─── MATERIAL TO PROCESS ───
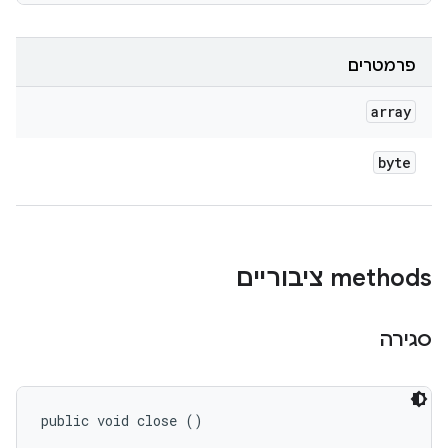
פרמטרים
array
byte
‫methods ציבוריים
סגירה
public void close ()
───
# [WHAT YOU NEED TO DO]
Pictures are not part of the copy; reproduce everything else in the records exactly.

# [RESULT FOR THIS TASK]
פרמטרים
array
byte
‫methods ציבוריים
סגירה
public void close ()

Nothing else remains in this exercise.